Je suppose que mes nerfs se seraient tenus plus tranquilles, si la journée et la soirée n’avaient pris soin de les travailler dans le mode funèbre et de me mettre dans une disposition d’esprit exceptionnellement favorable à certaines faiblesses.

Ce jour-là, la ville de Belvoux avait célébré la mémoire de ses enfants morts au champ d’honneur ; et Mme Lebris, vieille amie de feu ma mère, bonne dame à demi percluse, m’avait prié, ainsi que Me  Puysandieu, le notaire, de l’assister dans ses déplacements. Suivant l’ordre des cérémonies, nous l’avions soutenue de l’église au monument du Cours et du Cours au cimetière, puis un dîner intime nous avait réunis tous trois chez l’excellente femme.

Sous l’influence d’une pensée qui ne la quittait plus, Mme Lebris avait fait de ce dîner une dernière cérémonie consacrée au souvenir de son fils.

— Il vous aimait bien ! nous avait-elle dit d’une voix émue, en nous tendant les mains par-dessus la table.

Et nous n’avions parlé que de lui, jusqu’au moment de la séparation.

Mme Lebris est ma voisine. Pour aller de sa maison à la mienne, il n’y a que la Grande-Rue à traverser. Je rentrai chez moi profondément triste, et, comme tous les soirs, je m’assis pour travailler devant ce bureau sur lequel j’écris à présent.

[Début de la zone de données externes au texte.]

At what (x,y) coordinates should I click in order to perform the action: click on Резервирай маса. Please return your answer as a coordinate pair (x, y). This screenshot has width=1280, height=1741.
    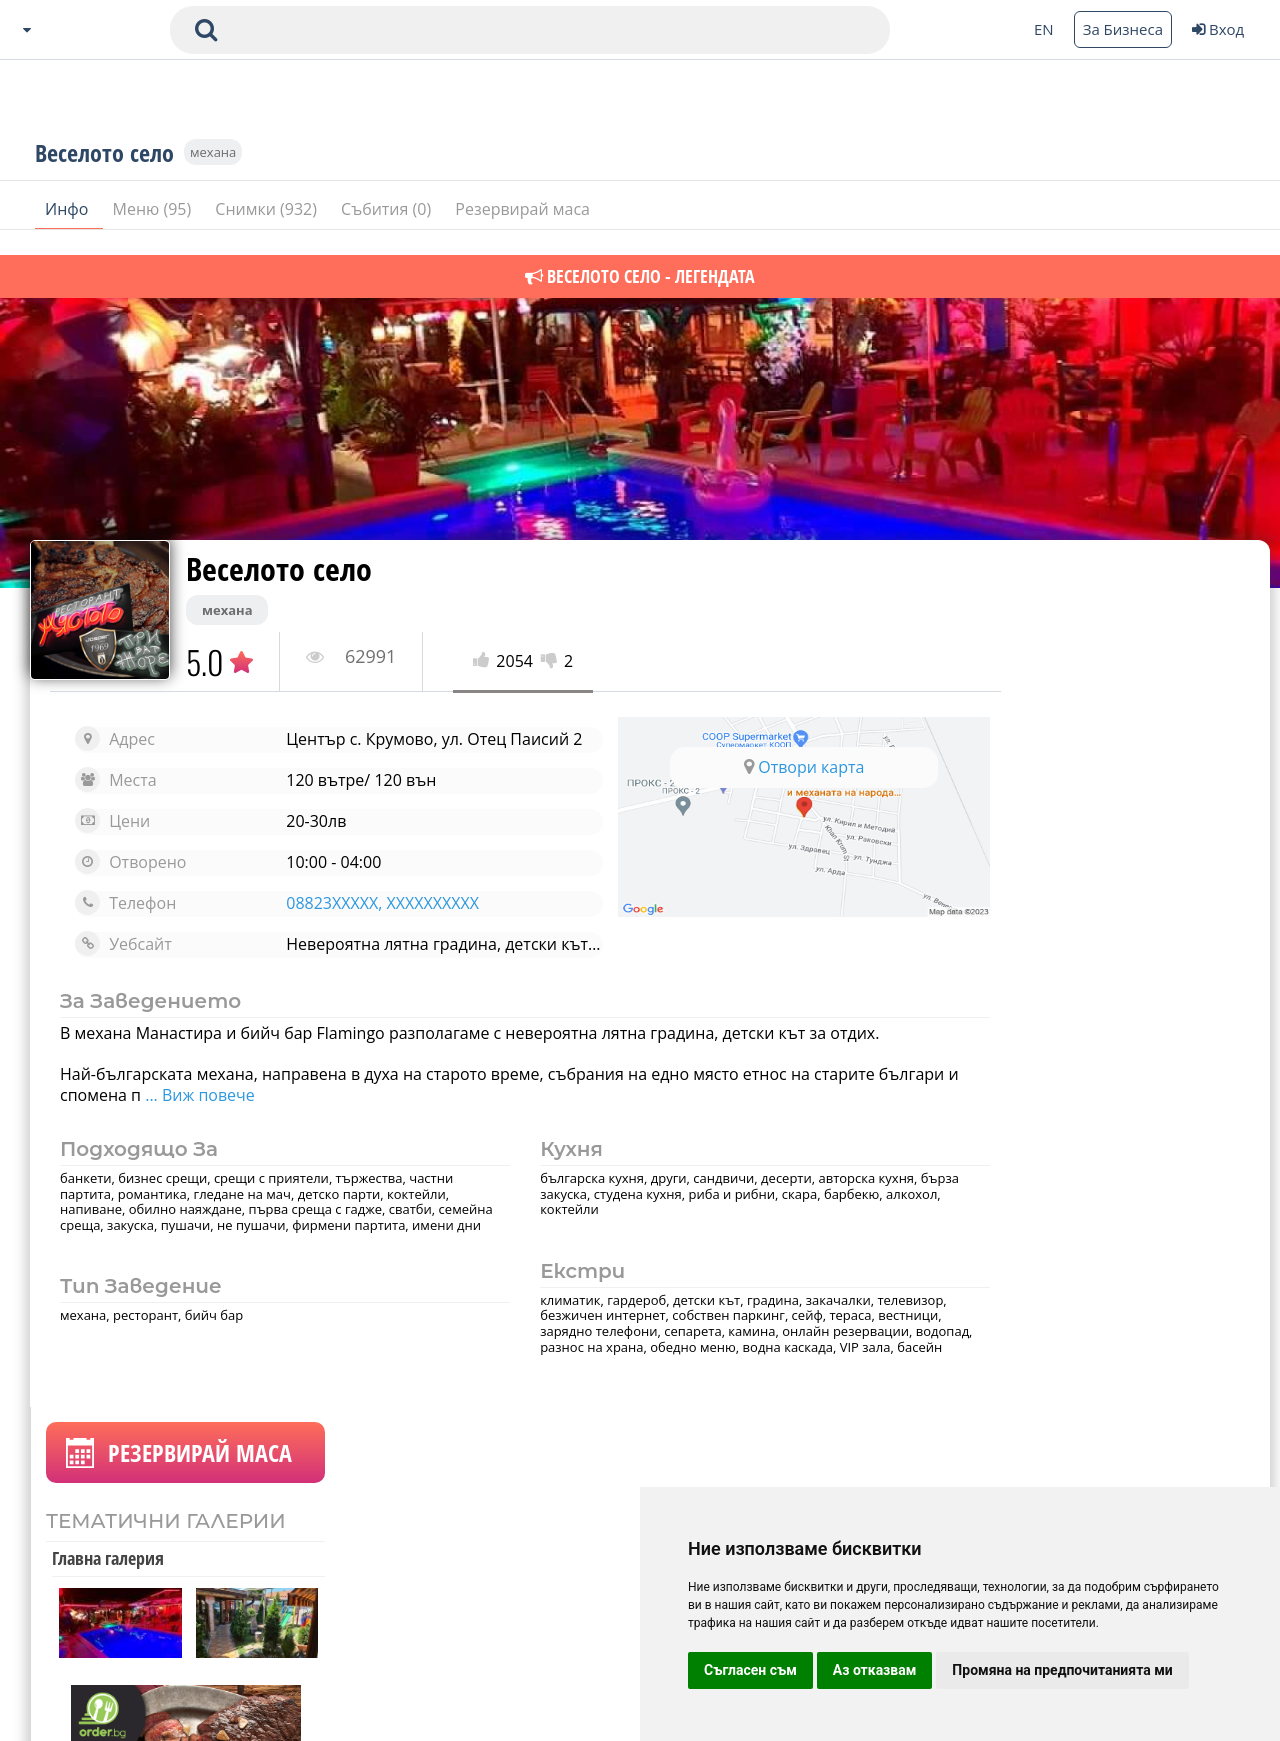
    Looking at the image, I should click on (522, 229).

Il me fut impossible de me mettre à l’ouvrage. D’habitude, j’ai trop de besogne pour m’appesantir sur la disparition de tous ceux qui furent mes amis et que la guerre a dévorés. Quelques heures de désœuvrement recueilli m’avaient rapproché de leur troupe sévère. J’étais environné de chers fantômes, et l’idée de Jean Lebris me hantait.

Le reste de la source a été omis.